The `config.remaining_stream_nodes--` decrement was removed unconditionally
from `readNodeOnePass_netl`. The comment elsewhere says it is not needed for
`ram_stream`, but the original code also used it for non-ram_stream mode. A
comment explaining why this can be safely removed in all cases (or a conditional
like in the `_pinsl` variant) would aid reviewers.

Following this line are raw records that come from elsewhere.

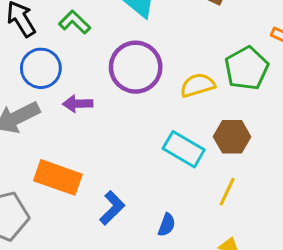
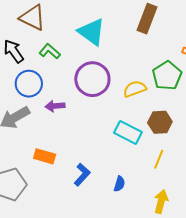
orange rectangle: (58, 177) -> (45, 156), size x0.7

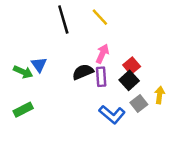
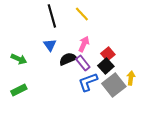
blue triangle: (39, 65) -> (50, 45), moved
purple rectangle: (101, 77) -> (83, 63), turned -35
gray square: (139, 104) -> (114, 85), size x1.6
blue L-shape: (112, 115) -> (88, 82), moved, turned 120

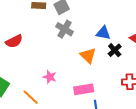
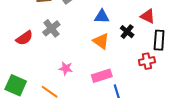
gray cross: (64, 29) -> (51, 28), moved, turned 30
blue triangle: (103, 33) -> (102, 17), moved

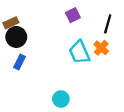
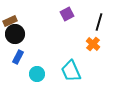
cyan trapezoid: (79, 52) -> (71, 71), moved
cyan circle: (61, 99) -> (37, 74), moved

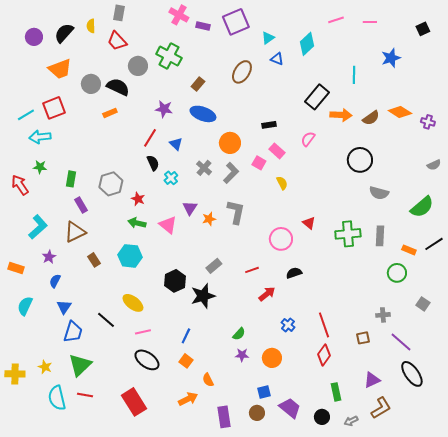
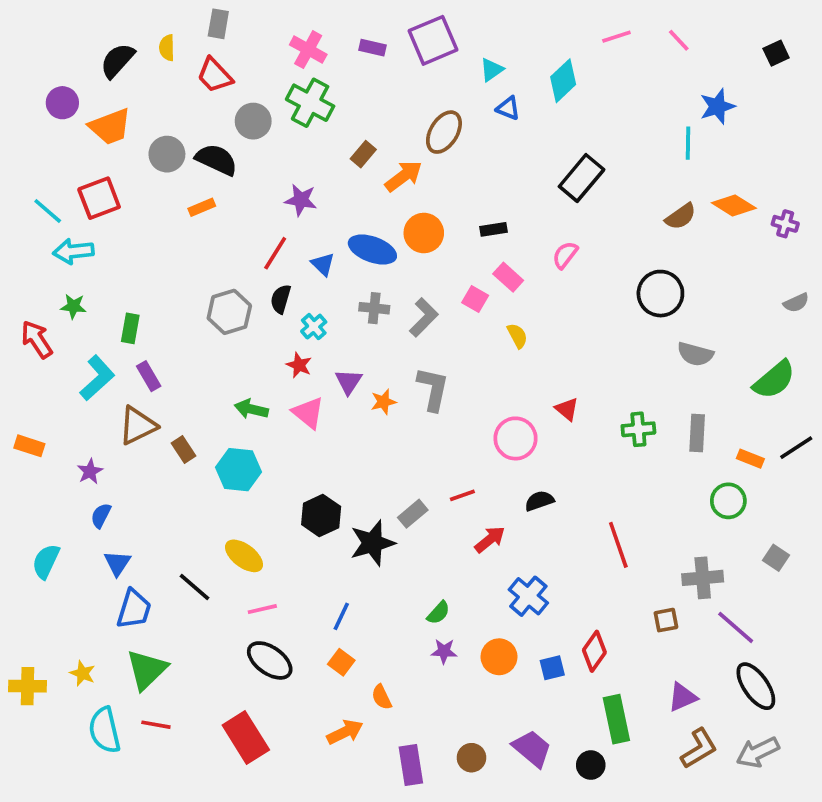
pink cross: (179, 15) -> (308, 50), moved
pink line: (370, 22) -> (679, 40), turned 48
purple circle: (34, 37) -> (62, 103), moved
cyan line: (354, 75) -> (688, 143), moved
blue ellipse: (203, 114) -> (372, 249), moved
cyan line: (26, 115) -> (48, 211), turned 72
orange arrow: (341, 115) -> (404, 176), moved, turned -40
orange circle: (230, 143) -> (424, 233), moved
black semicircle: (153, 163) -> (281, 299), turned -140
gray cross: (204, 168) -> (374, 308), turned -35
gray hexagon: (111, 184) -> (229, 312), moved
red star: (138, 199) -> (299, 365), moved
cyan L-shape: (38, 227) -> (97, 378), moved
green cross: (348, 234) -> (638, 429), size x0.7
brown rectangle: (94, 260) -> (183, 449), moved
gray rectangle: (214, 266) -> (413, 514), moved
orange rectangle: (16, 268) -> (29, 446), moved
gray cross: (383, 315) -> (703, 578), size x1.5
blue cross: (288, 325) -> (528, 596), size x1.5
red line: (324, 325) -> (618, 545), moved
blue square: (264, 392) -> (552, 668), moved
green rectangle: (336, 392) -> (616, 719), size x1.4
gray arrow: (351, 421) -> (758, 752), moved, size x1.6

### 10. The `cursor = curr_node` alias in `freight.cpp` is unnecessary

```cpp
LongNodeID cursor = curr_node;
graph_io_stream::register_result_from_input(config, curr_node, block, (*input)[cursor]);
```

`cursor` is always equal to `curr_node`. Using `curr_node` directly removes
the alias and makes the intent clearer.

---

## ✅ Positive observations

- The mmap fallback path is well-guarded: `mmap_addr != MAP_FAILED` is checked
before both using the pointer and calling `munmap`.
- The `#ifdef MAP_POPULATE` guard correctly handles macOS vs. Linux portability.
- Replacing `std::unordered_set<PartitionID>` with a flat bitset for connectivity
computation is a significant and correct algorithmic improvement.
- The `memset(..., 0xFF, ...)` substitution for the `INVALID_PARTITION` fill
loop is a good micro-optimization (assuming `INVALID_PARTITION` maps to
`0xFFFFFFFF` / all-ones, which should be verified in `definitions.h`).
- Moving `global_mapping_time` accumulation outside the parallel loop
(`global_mapping_time += processing_t.elapsed()`) correctly fixes a
pre-existing race on that counter.
- The `nodes_moved > 0` early-exit optimization for subsequent passes is a
clean idea — just needs the race fix noted above.